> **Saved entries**
BEGIN

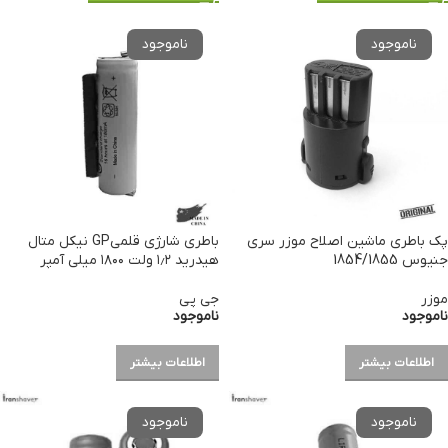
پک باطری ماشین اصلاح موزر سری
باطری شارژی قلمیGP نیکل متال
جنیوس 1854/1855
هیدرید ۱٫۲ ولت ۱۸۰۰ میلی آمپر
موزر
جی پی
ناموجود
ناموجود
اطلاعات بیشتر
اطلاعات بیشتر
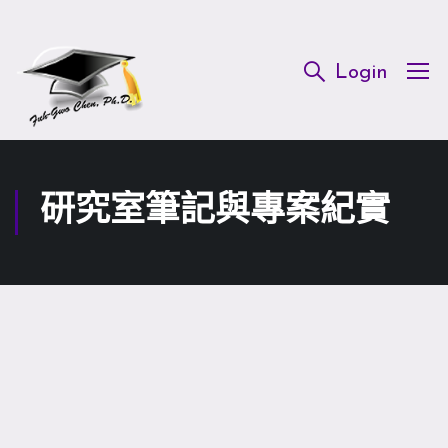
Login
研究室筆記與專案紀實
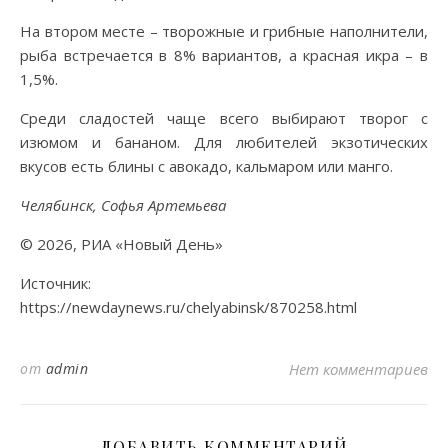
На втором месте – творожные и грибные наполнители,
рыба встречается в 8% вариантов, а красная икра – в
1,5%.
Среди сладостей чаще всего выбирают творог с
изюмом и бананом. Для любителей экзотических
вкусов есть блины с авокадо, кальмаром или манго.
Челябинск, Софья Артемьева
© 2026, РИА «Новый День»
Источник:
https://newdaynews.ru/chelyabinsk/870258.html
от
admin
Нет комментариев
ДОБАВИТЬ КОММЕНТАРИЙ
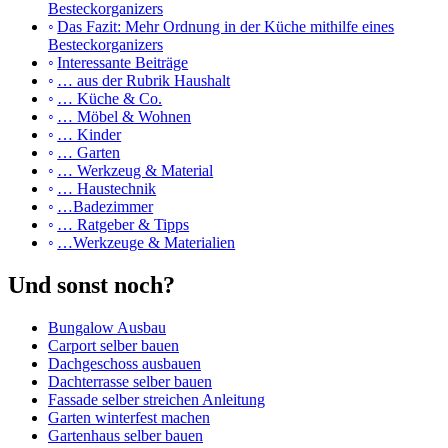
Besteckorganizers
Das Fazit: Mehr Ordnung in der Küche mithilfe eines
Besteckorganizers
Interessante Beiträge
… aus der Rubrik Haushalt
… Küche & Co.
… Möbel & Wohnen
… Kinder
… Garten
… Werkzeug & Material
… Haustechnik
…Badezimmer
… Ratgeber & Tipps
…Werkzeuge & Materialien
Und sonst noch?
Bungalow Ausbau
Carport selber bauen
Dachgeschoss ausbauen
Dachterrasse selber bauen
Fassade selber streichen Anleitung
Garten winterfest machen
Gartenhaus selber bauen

END
BEGIN

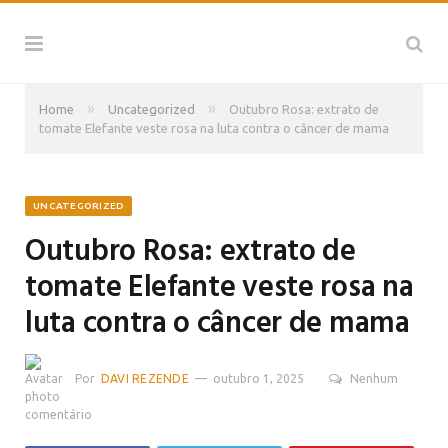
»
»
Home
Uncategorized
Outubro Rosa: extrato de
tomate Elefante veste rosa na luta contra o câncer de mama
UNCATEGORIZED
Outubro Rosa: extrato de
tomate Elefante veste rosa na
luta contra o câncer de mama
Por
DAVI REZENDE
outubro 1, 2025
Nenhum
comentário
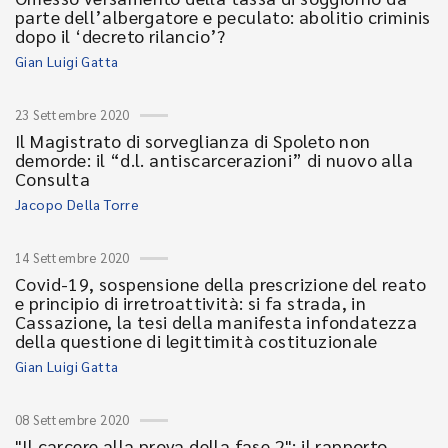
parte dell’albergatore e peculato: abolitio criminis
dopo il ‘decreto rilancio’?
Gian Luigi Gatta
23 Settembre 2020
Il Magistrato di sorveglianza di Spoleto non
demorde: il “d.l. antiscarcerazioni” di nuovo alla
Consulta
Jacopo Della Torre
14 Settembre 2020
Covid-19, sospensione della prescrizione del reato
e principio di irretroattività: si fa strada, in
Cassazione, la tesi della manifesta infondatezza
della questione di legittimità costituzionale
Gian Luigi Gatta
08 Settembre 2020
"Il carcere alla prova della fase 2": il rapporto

END

> **ASSIGNED TASK**
Read through the lines above and collect those that contain the string "tomate".

> **TASK OUTPUT**
tomate Elefante veste rosa na luta contra o câncer de mama
tomate Elefante veste rosa na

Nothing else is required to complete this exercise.